Search code examples
recursiontail-recursionfactor-lang

Complex-recursive stack effects?


USING: accessors html.parser.analyzer io kernel math namespaces
  present regexp sequences ;
IN: all-roads-to-wiki

SYMBOL: G

: match-good-pages ( a -- ?/f )
  R/ \/wiki\/[^:]*$/ first-match ;

: filter-urls ( tags -- urls )
  find-hrefs [ present ]     map
  [ match-good-pages ]       filter
  [ match-good-pages seq>> ] map ;

: findpath ( url -- url )
  G get =
  [
     ! false
  ]
  [ scrape-html nip
    [
      dup "title" find-by-name drop 1 + swap nth
      text>> R/ - Wikipedia,/ re-split first print
    ]
    [
      "bodyContent" find-by-id-between filter-urls [ findpath ] map
    ] bi
  ] if ; inline recursive

: allroads-entry ( -- a )
  readln "http://en.wikipedia.org/wiki/" prepend G set-global
  "enwp.org/Special:Random" findpath ; inline

The above code will recurse over every link on Wikipedia until it finds the one it's looking for.

That's okay, because (hopefully) findpath will eventually "return" (i.e. not call itself again) and leave a huge nested data structure on the stack. But when I try to compile this, I get an unbalanced-recursion error:

The recursive word “findpath” leaves with the stack having the wrong height

unbalanced-recursion: Thrown when stack effect inference determines that an inline recursive word has an incorrect stack effect declaration.

No matter what I do, Factor (understandably) complains about the stack effect not matching up. What do I have to do to get this to recurse properly?


Solution

  • Look closely at the find-path word. I'll add comments so that you can see what is on the stack:

    : findpath ( url -- url )
        ! 1 item: { url }
        G 
        ! 2 items: { url G }
        get 
        ! 2 items: { url value-of-G }
        =
        ! 1: item { t/f }
        [
           ! 0 items!!!!
           ! false
        ]
        [ scrape-html nip
            [
                dup "title" find-by-name drop 1 + swap nth
                text>> R/ - Wikipedia,/ re-split first print
            ]
            [
                "bodyContent" find-by-id-between filter-urls 
                [ findpath ] map
            ] bi
        ] if ; inline recursive
    

    The if combinator consumes the last item on the stack so this code can't possibly work.

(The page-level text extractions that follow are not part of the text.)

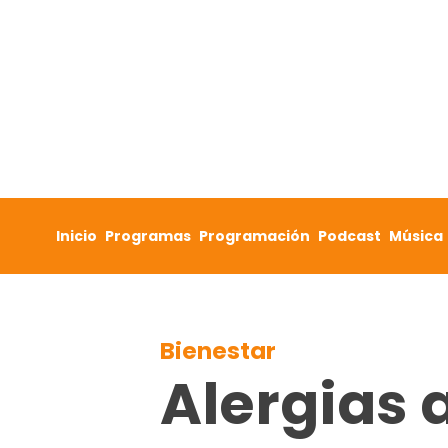
Skip to content
Inicio
Programas
Programación
Podcast
Música
Bienestar
Alergias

Here is working code for the findpath word:

    : page-title ( seq -- title )
        dup "title" find-by-name drop 1 + swap nth
        text>> R/ - Wikipedia,/ re-split first ;
    
    : page-links ( seq -- links )
        "bodyContent" find-by-id-between filter-urls ;
    
    : scrape-en-wiki-url ( wiki-url -- seq )
        "https://en.wikipedia.org" prepend
        dup print flush scrape-html nip ;
    
    : found-url? ( wiki-url -- ? )
        G get [ = ] [ drop t ] if* ;
    
    : findpath ( wiki-url -- seq/f )
        dup found-url?
        [ drop f G set f ] [
            scrape-en-wiki-url
            [ page-title print flush ] [
                page-links [ findpath ] map
            ] bi
        ] if ; inline recursive
    

    Also take a look at the Wikipedia vocab which is meant for tasks like these.